Input data:
=======

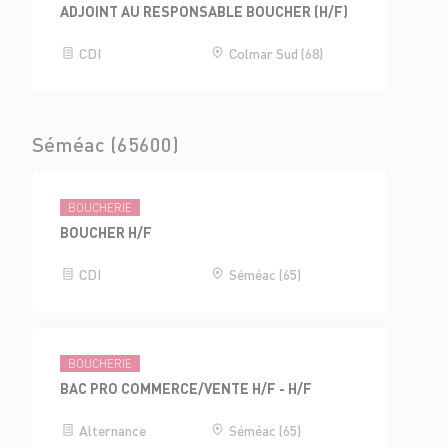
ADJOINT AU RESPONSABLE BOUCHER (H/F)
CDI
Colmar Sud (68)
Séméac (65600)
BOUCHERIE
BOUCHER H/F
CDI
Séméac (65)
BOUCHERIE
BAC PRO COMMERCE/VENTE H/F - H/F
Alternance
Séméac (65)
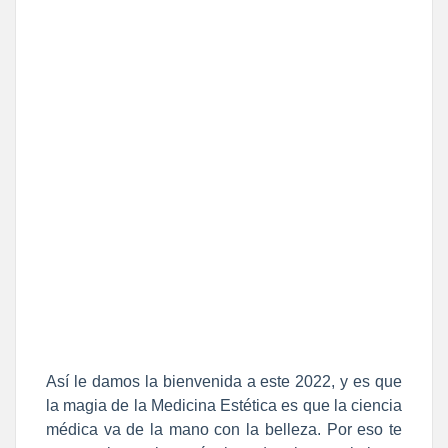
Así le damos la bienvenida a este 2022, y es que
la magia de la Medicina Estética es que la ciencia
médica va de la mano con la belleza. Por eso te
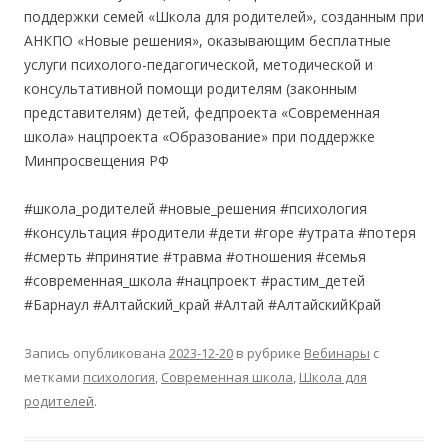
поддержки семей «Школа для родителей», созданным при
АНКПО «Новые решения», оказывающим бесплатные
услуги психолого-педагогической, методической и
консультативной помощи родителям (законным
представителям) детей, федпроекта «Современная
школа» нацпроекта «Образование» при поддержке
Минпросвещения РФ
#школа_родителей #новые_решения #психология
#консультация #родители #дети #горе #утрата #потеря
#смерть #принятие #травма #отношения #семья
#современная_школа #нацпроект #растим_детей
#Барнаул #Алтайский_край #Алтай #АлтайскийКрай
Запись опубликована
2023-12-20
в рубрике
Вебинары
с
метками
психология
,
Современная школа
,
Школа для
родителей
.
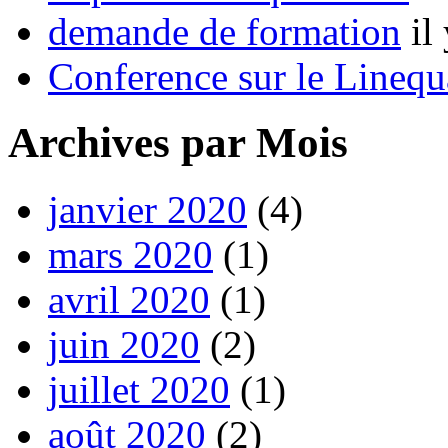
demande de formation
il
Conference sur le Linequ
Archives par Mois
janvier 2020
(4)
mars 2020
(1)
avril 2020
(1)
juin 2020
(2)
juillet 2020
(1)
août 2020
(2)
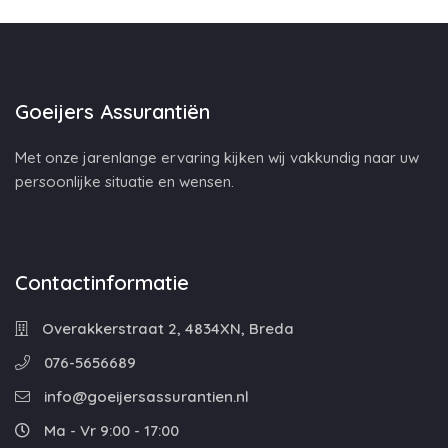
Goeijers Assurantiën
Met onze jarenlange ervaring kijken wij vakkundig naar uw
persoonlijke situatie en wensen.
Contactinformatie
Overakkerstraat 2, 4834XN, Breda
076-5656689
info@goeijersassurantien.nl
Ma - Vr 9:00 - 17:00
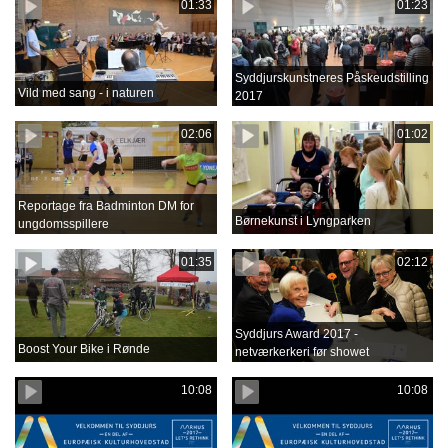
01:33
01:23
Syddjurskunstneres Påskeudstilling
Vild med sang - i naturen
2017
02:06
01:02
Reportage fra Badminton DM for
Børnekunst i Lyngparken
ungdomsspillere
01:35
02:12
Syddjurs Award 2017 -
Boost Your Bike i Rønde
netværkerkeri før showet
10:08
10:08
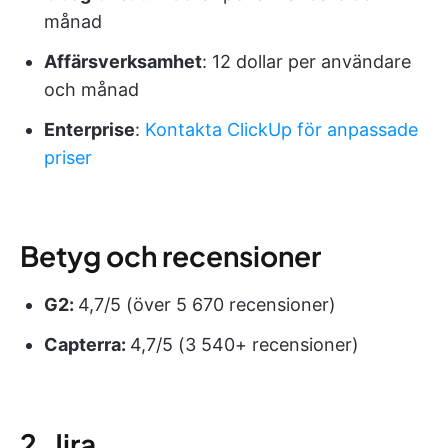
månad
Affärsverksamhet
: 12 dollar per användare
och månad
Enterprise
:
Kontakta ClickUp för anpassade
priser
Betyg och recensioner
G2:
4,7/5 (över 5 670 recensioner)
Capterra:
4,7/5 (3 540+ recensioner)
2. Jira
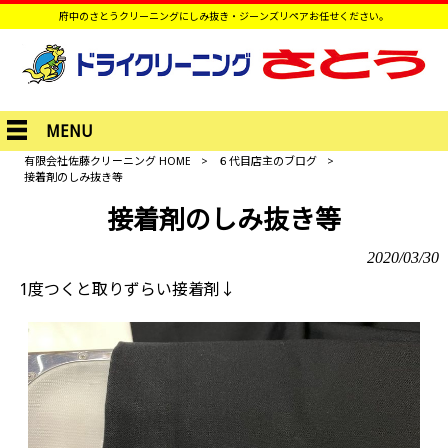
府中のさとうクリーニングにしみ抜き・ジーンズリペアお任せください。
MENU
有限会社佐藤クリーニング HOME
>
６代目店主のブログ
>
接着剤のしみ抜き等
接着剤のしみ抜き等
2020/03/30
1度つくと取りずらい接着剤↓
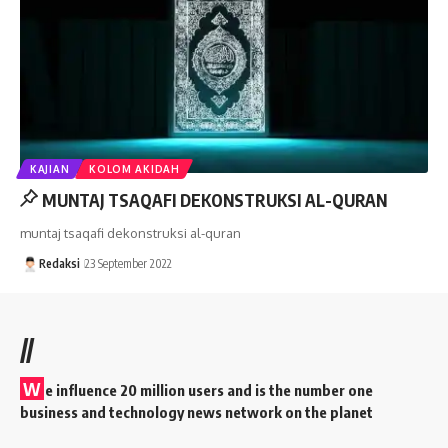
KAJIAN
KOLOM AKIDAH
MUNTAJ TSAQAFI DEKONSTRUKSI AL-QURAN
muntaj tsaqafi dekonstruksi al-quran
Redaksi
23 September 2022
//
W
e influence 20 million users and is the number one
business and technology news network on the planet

=======

Task to complete: The answer must be every line of the data that contains the word "recensioner".

Solution:
Betyg och recensioner
4,7/5 (över 5 670 recensioner)
4,7/5 (3 540+ recensioner)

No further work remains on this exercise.